Scan the entries and copy each line where the word "Norton" is present.
== MATERIAL FOR THE TASK ==
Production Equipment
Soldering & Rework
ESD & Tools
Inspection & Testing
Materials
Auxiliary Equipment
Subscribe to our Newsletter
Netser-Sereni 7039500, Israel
===
== MATERIAL FOR THE TASK ==
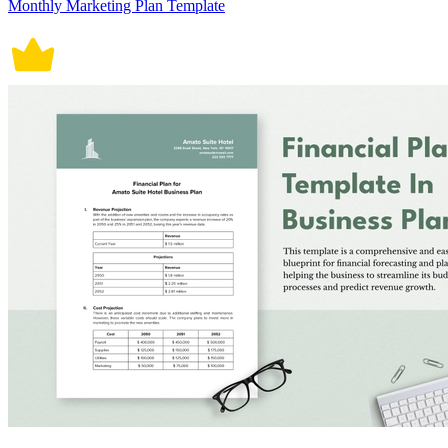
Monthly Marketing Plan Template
===
== MATERIAL FOR THE TASK ==
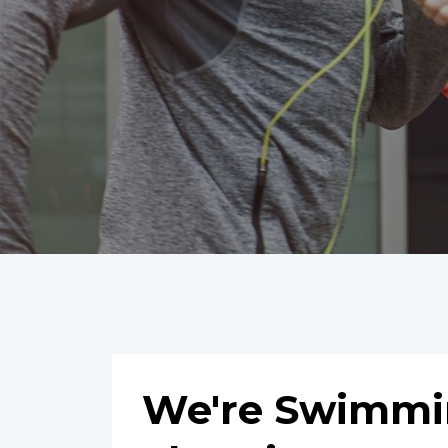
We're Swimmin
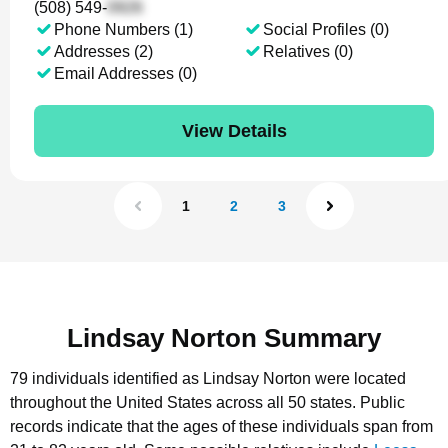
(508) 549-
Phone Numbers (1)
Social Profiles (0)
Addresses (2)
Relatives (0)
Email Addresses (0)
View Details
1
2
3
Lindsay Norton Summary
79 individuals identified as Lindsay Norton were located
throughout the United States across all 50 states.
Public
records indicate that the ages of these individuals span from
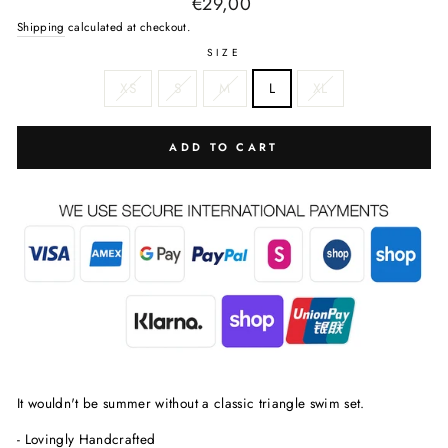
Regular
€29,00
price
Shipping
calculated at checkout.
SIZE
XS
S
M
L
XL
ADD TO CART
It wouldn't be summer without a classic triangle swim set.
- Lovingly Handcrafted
===
## [ANSWER TO THIS PROBLEM]
Lindsay Norton Summary
79 individuals identified as Lindsay Norton were located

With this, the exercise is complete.